Liver tissue specimens
After blood samples collection, animals were sacrificed by cervical dislocation, livers were taken using histological scissors, rinsed with cold saline, dried on a filter paper, and photographed. A portion of each liver was excised, put in 10% formalin solution, and processed as for routine histological evaluation. The remaining part of each liver was stored at −80 °C for later oxidative stress analyses .
Liver tissue homogenization
Around 50 mg sample was excised from each liver and homogenized in 1 ml of cell lysis buffer using Teflon homogenizer in ice. The lysate was then cold-centrifuged at RCF 10,000×g for 15 min at 4 °C. Supernatants were distributed into four Eppendorf tubes and stored at −80 °C to be analyzed later.
Five-micrometer sections were stained with hematoxylin-eosin, examined using a light microscope (Leica). and photographed using MC 170 HD Leica Camera (Switzerland) and LAS EZ software. The histological sections were investigated by 2 of the authors in a blinded fashion.
Serum ALT, AST, ALP, total bilirubin, and total MMP-2 were analyzed 24 h after induction of hepatotoxicity according to manufacturer instructions.
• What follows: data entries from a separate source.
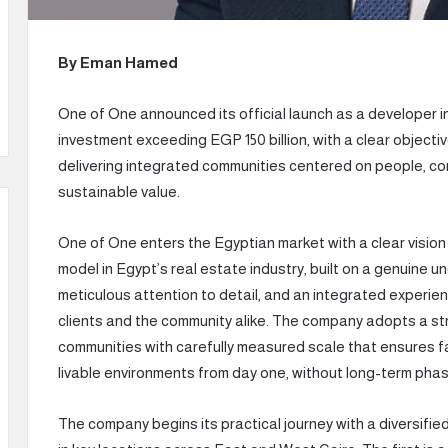
By Eman Hamed
One of One announced its official launch as a developer i
investment exceeding EGP 150 billion, with a clear objec
delivering integrated communities centered on people, com
sustainable value.
One of One enters the Egyptian market with a clear vision a
model in Egypt’s real estate industry, built on a genuine 
meticulous attention to detail, and an integrated experien
clients and the community alike. The company adopts a st
communities with carefully measured scale that ensures fa
livable environments from day one, without long-term pha
The company begins its practical journey with a diversified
Hepatic total protein was determined in the tissue homogenate according to Lowry method , total GSH was assayed according to Eyer et al.  method. Briefly, the clear supernatant obtained from the homogenate was first deproteinized using 5% MPA then Ellman’s reagent (5,5′-dithiobis-2-nitrobenzoic acid) was added which is reduced by sulfhydryl group of GSH to yield a yellow color with a maximum absorbance at 405-412 nm. The concentration was expressed as nM/mg tissue.
Superoxide dismutase activity was analyzed according to Spits and Oberley  utilizing a tetrazolium salt for the detection of superoxide radicals generated by xanthine oxidase and hypoxanthine. One unit of SOD is defined as the amount of enzyme needed to exhibit 50% dismutation of the superoxide radical.
Glutathione reductase activity was measured by measuring the rate of NADPH oxidation which is accompanied by a decrease in absorbance at 340 nm .
All descriptive statistics, analyses, and graphics were performed using GraphPad Prism version 6 (GraphPad Software, San Diego. USA). Data passed the Shapiro-Wilk normality test and were expressed in tables as mean, standard deviation, and standard error of the mean. One-way analysis of variance (ANOVA) followed by Tukey-Kramer post-analysis procedure was used to compare the means of all groups. Differences between means were considered statistically significant at P ≤ 0.05.